In Axiom categories are not classes. An Axiom category is a kind of
predicate. It must be explicitly asserted by the programmer that a
domain satisfies some category expression (formed from Join and with
clauses). Domains satisfy only the named categories. In addition this
category assertion requires that the domain implement a specific set
of exported operations for which it is the programmers responsibility
to ensure that the operations exported by the domain respect the
axioms that are implicit in the category names which occur in the
category expression. So categories are a kind of "interface contract".
Axiom categories form a lattice of sub-categories based on domain
satisfaction, i.e. Any domain which satisfies category C==Join(A,B)
also satisfies both A and B.
> For example, when an user defines a category Foo, very often,
> Integer must be a member of this category, that is mathematics
> itself strongly requires this. This way things are explained in
> textbooks. Hence an instance of Foo must be defined for Integer.
What you want is that the category assertion of the domain Integer be
extended by the category Foo.

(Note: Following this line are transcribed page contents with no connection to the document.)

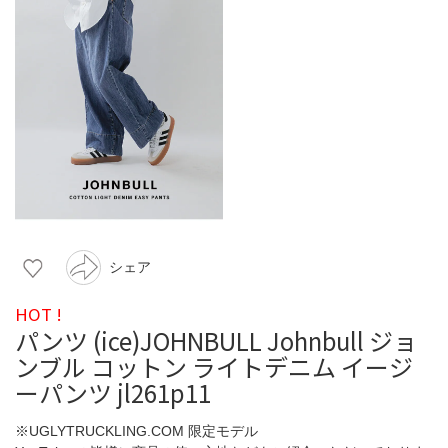
シェア
HOT !
パンツ (ice)JOHNBULL Johnbull ジョ
ンブル コットン ライトデニム イージ
ーパンツ jl261p11
※UGLYTRUCKLING.COM 限定モデル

In Axiom terms this is tantamount to
asking to change the definition of Integer so that it becomes some new
domain somehow different than the old one, having additional
properties and operations.
> If Spad does not allow this, then this is extremely strange.
> Because the very claim of the Axiom/Spad project was just
> following mathematics in defining algorithms in a generic way.
>
I don't think that it is strange to require that the definition of
domains such as Integer (normally) remain nearly static.
> Now, if one needs to use this Sized for Integer in Spad, one has
> to define a copy domain Integer2 and add an implemantation of
> Sized to Integer2 ?
This is facilitated by the use of
== Integer add ...
in your definition of Integer2.
> And to write almost everywhere in the program Integer2 instead of
> Integer ??
> And if the program uses 50 library domains in a simialr way, one needs
> to create 50 more domains or constructors and use 50 different names
> for them ??
> MyList, MyProduct, MyInteger, MyFraction, MyUP, MyPOLY, MyMatrix ... ?
>
No, this is normally not necessary.
> Am I missing something?
>
Yes, I think so.
In Axiom there is a way to introduce new operations related to Integer
without redefining what you mean by Integer. This is done by defining
a package. It is common to see in the Axiom library for example
something like:
)abbrev package INTHEORY IntegerNumberTheoryFunctions
IntegerNumberTheoryFunctions(): with
divisors : Integer -> List(Integer)
...
In your example this would become something like this:
)abbrev package SIZED Sized
Sized(A:OrderedRing): with
size: A -> Integer
size: List A -> Integer
size: DirectProduct(2,A) -> Integer
== add
size(a:A):Integer == abs(a)
size(a:List A):Integer == reduce(+,map(size$SizedInt(A),a))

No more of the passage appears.